How to Protect Computers, Data, and Personal Information
Taking action to personally ensure computer security helps protect everyone from data and identity theft, viruses, hackers, and other abuses. Everyone who uses a computer makes Purdue’s computing environment more secure by following these strong recommendations.
Create Strong Passwords
Strong passwords are critical to system security. A strong password is:
- Something other than a word found in the dictionary
- Something other than the name of a person, character, or pet
- Without personal information, such as birthdates and telephone numbers
- Something unrelated to your institution or department name or other identifying information
- At least eight characters
- Both capital and lowercase letters and numbers, as well as punctuation; for example: “AgbdF&04”
- Up to 1,000 times harder to crack than a weak password
Over time, even strong passwords lose security.
- The best practice is to change passwords regularly.
- Use the password-changing frequency recommended by the system administrator.
- Password-changing frequencies are commonly monthly or quarterly.
- Use password-creation techniques to create strong, yet easily remembered, passwords.
- Don’t write down passwords. The most easily cracked password system is a password written on a sticky note under the keyboard.
Avoid Untrustworthy Downloads
Virus writers use downloadable screensavers and other files to infiltrate computer systems. Only download and install applications from verified sites.
Scrutinize Attachments Carefully
Email and instant messaging are major vehicles for viruses. Spammers are very skilled at making virus emails and attachments sound legitimate. Open only expected email attachments sent from known addresses.
View Email Messages Individually
Spam emails often contain code that automatically incites more spam or attempts to install viruses and spyware.
Avoid this problem by viewing email messages individually, rather than in a previewing pane. To toggle the Preview Pane in Microsoft Outlook, click View»PreviewPane.
Install Free Antivirus Software
Install and use antivirus software, and set it to automatically update daily. Purdue offers McAfee Antivirus for free to students, faculty, and staff, for use both at school and at home. McAfee Antivirus is updated frequently to keep pace with the latest viruses. To download McAfee Antivirus, or the MacOS equivalent, visit https://www.purdue.edu/securepurdue/Services/
Ensure Antivirus Software is Running
After starting up a computer, check that an up-to-date antivirus program is enabled. When using McAfee Antivirus for Microsoft Windows, hover the mouse cursor over the shield icon in the task bar to verify McAfee is enabled.
Ignore Unsolicited Emails
Spammers send emails that pretend to be from legitimate sources to trick you into providing your personal information. This practice is known as “phishing.” Never click on links in an email. Phishers can make fake email links that:
- Browse to the legitimate Web site, but sneak in a pop-up window from a phisher’s Web site that asks for personal info.

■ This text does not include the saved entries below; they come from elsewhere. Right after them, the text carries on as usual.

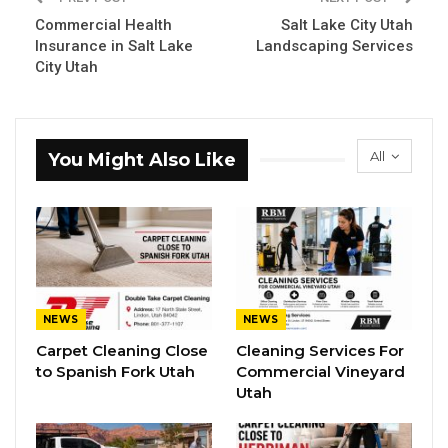
Commercial Health
Salt Lake City Utah
Insurance in Salt Lake
Landscaping Services
City Utah
All
You Might Also Like
NEWS
NEWS
Carpet Cleaning Close
Cleaning Services For
to Spanish Fork Utah
Commercial Vineyard
Utah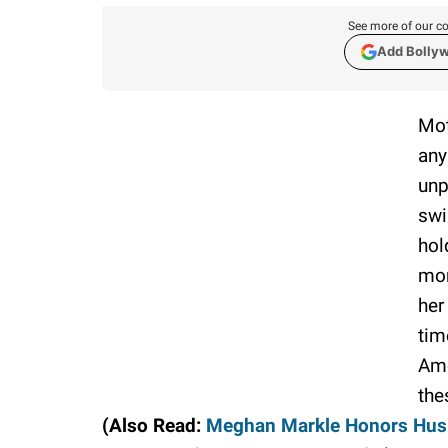
See more of our co
Add Bolly
Mot
any
unp
swi
hol
mon
her
tim
Ame
the
(Also Read:
Meghan Markle Honors Husba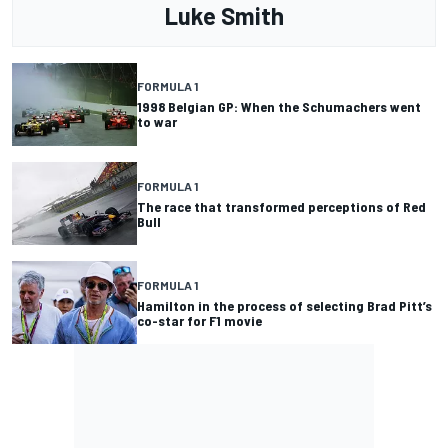
Luke Smith
FORMULA 1
1998 Belgian GP: When the Schumachers went
to war
FORMULA 1
The race that transformed perceptions of Red
Bull
FORMULA 1
Hamilton in the process of selecting Brad Pitt’s
co-star for F1 movie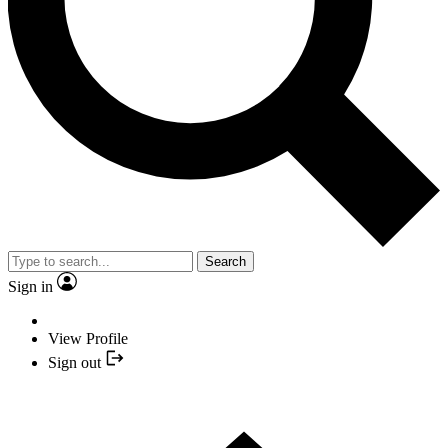
Search
Sign in
View Profile
Sign out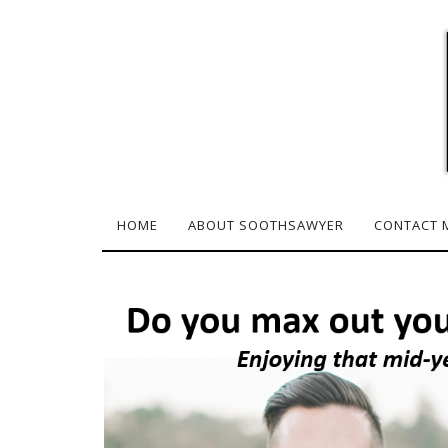
HOME
ABOUT SOOTHSAWYER
CONTACT 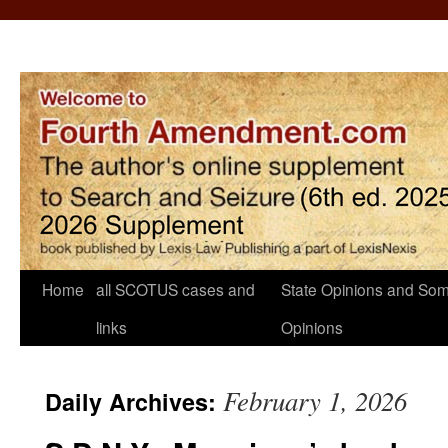
Home
all SCOTUS cases and
State Opinions and Som
links
Opinions
February 1, 2026
Daily Archives: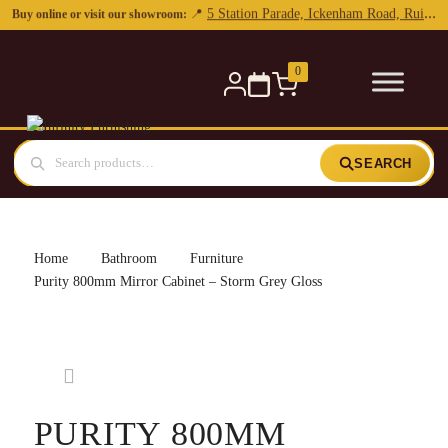
0
SEARCH
Home
Bathroom
Furniture
Purity 800mm Mirror Cabinet – Storm Grey Gloss
PURITY 800MM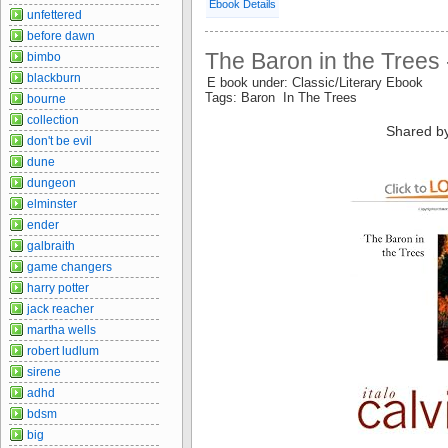
Ebook Details
unfettered
before dawn
The Baron in the Trees -
bimbo
blackburn
E book under: Classic/Literary Ebook
Tags: Baron In The Trees
bourne
collection
Shared b
don't be evil
dune
dungeon
elminster
ender
galbraith
game changers
harry potter
jack reacher
martha wells
robert ludlum
sirene
adhd
bdsm
big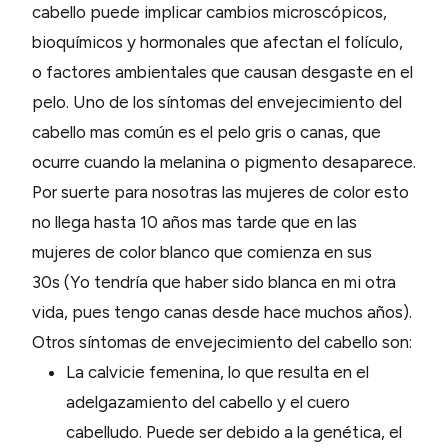
cabello puede implicar cambios microscópicos,
bioquímicos y hormonales que afectan el folículo,
o factores ambientales que causan desgaste en el
pelo. Uno de los síntomas del envejecimiento del
cabello mas común es el pelo gris o canas, que
ocurre cuando la melanina o pigmento desaparece.
Por suerte para nosotras las mujeres de color esto
no llega hasta 10 años mas tarde que en las
mujeres de color blanco que comienza en sus
30s (Yo tendría que haber sido blanca en mi otra
vida, pues tengo canas desde hace muchos años).
Otros síntomas de envejecimiento del cabello son:
La calvicie femenina, lo que resulta en el
adelgazamiento del cabello y el cuero
cabelludo. Puede ser debido a la genética, el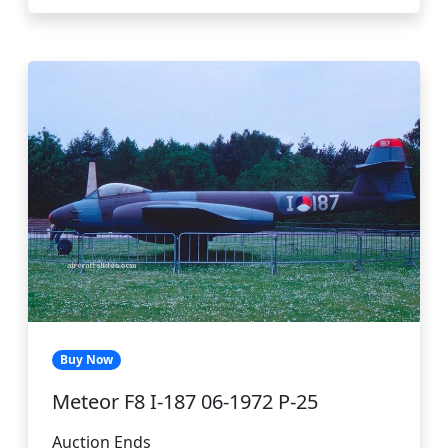
Buy Now
Meteor F8 I-187 06-1972 P-25
Auction Ends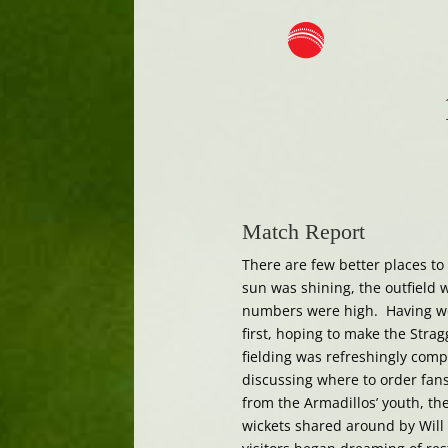
Match Report
There are few better places t
sun was shining, the outfield 
numbers were high. Having wo
first, hoping to make the Stra
fielding was refreshingly comp
discussing where to order fans
from the Armadillos’ youth, th
wickets shared around by Will 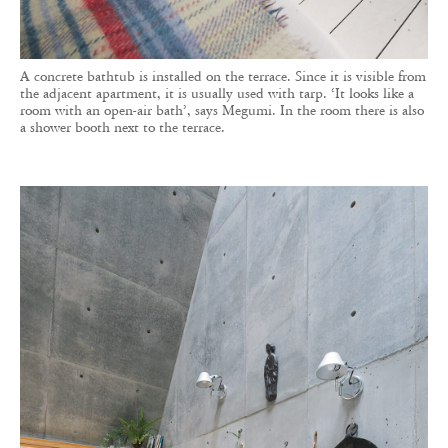
A concrete bathtub is installed on the terrace. Since it is visible from
the adjacent apartment, it is usually used with tarp. ‘It looks like a
room with an open-air bath’, says Megumi. In the room there is also
a shower booth next to the terrace.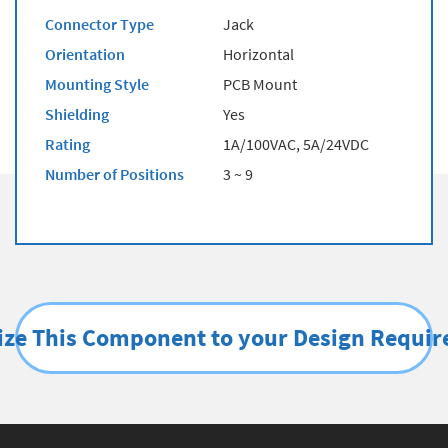
Connector Type
Jack
Orientation
Horizontal
Mounting Style
PCB Mount
Shielding
Yes
Rating
1A/100VAC, 5A/24VDC
Number of Positions
3 ~ 9
ze This Component to your Design Requi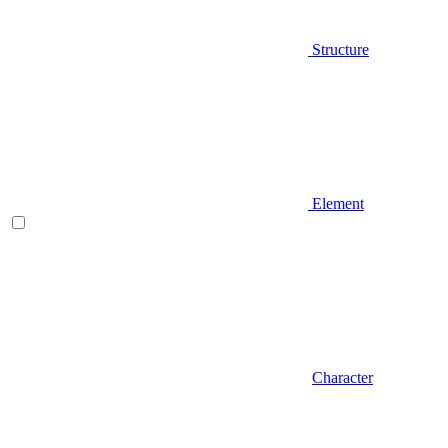
Structure
Element
Character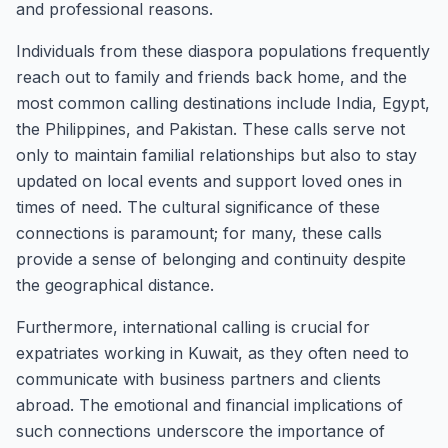
and professional reasons.
Individuals from these diaspora populations frequently
reach out to family and friends back home, and the
most common calling destinations include India, Egypt,
the Philippines, and Pakistan. These calls serve not
only to maintain familial relationships but also to stay
updated on local events and support loved ones in
times of need. The cultural significance of these
connections is paramount; for many, these calls
provide a sense of belonging and continuity despite
the geographical distance.
Furthermore, international calling is crucial for
expatriates working in Kuwait, as they often need to
communicate with business partners and clients
abroad. The emotional and financial implications of
such connections underscore the importance of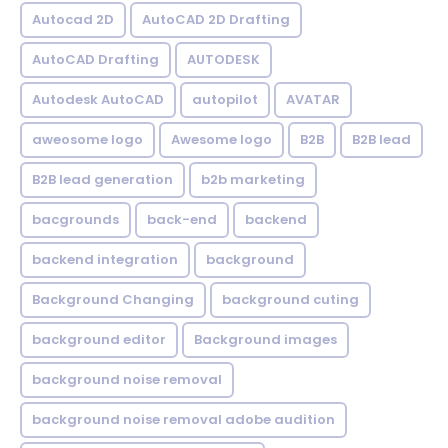
Autocad 2D
AutoCAD 2D Drafting
AutoCAD Drafting
AUTODESK
Autodesk AutoCAD
autopilot
AVATAR
aweosome logo
Awesome logo
B2B
B2B lead
B2B lead generation
b2b marketing
bacgrounds
back-end
backend
backend integration
background
Background Changing
background cuting
background editor
Background images
background noise removal
background noise removal adobe audition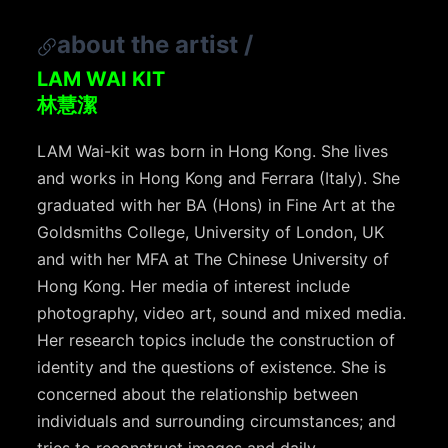
about the artist
/
LAM WAI KIT
林慧潔
LAM Wai-kit was born in Hong Kong. She lives
and works in Hong Kong and Ferrara (Italy). She
graduated with her BA (Hons) in Fine Art at the
Goldsmiths College, University of London, UK
and with her MFA at The Chinese University of
Hong Kong. Her media of interest include
photography, video art, sound and mixed media.
Her research topics include the construction of
identity and the questions of existence. She is
concerned about the relationship between
individuals and surrounding circumstances; and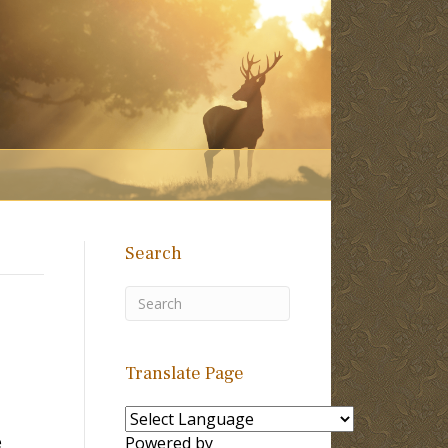
Search
Translate Page
e
Powered by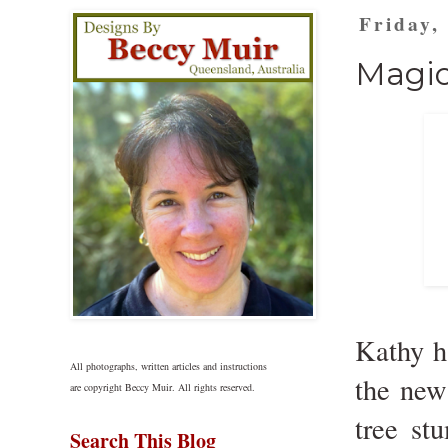
Friday,
Magic
Kathy h
All photographs, written articles and instructions
the ne
are copyright Beccy Muir. All rights reserved.
tree st
Search This Blog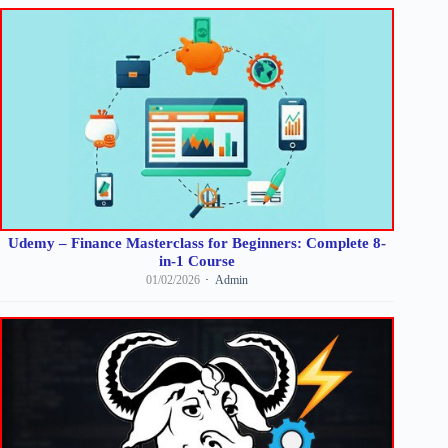
Udemy – Finance Masterclass for Beginners: Complete 8-
in-1 Course
01/02/2026
Admin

- Browse to a fake Web site that has a nearly identical look and address to the legitimate Web site.
- Cover up the browser address window with an image that makes it appear to be the legitimate Web site.
- Invisibly download a key-logging program that records and reports back every keystroke made on the computer, including entered passwords and credit card numbers.
Secure Internet Settings
Change the security settings on your browser to “high,” and adjust downward as necessary for your Internet use. The “high” security setting may prevent some Web sites from functioning properly, so use the highest setting that still allows for effective Web browsing.
Back Up Data
Back up critical data regularly. Keep a copy of important files on removable media, such as CDs, DVDs, or USB thumb drives. Securely store the copies out of sight and under lock and key.
Install and use firewall security. A firewall is a hardware or software barrier designed to prevent unauthorized network activity.
Reduce Incoming Spam
Spam is the common term for unsolicited email and instant messages. Spam is most effectively reduced by keeping email addresses private and by using a properly secured Web browser and email client. For a list of best practices against spam, browse to http://www.purdue.edu/securepurdue/security-awareness-and-resources/spam-filtering. For answers to questions regarding spam at Purdue on Purdue machines, email firstname.lastname@example.org.
Get Updates and Patches for Operating Ssystems and Software
As new ways to exploit computer software vulnerabilities are discovered, it is critical to system security to regularly patch and update software. For Windows patches and updates, browse to http://www.windowsupdate.com.
Log Off or Turn Off the Computer
When you leave your computer, make sure to lock it (Windows key + L) or log off. If you are leaving for an extended period (a weekend, for example), turn the computer off.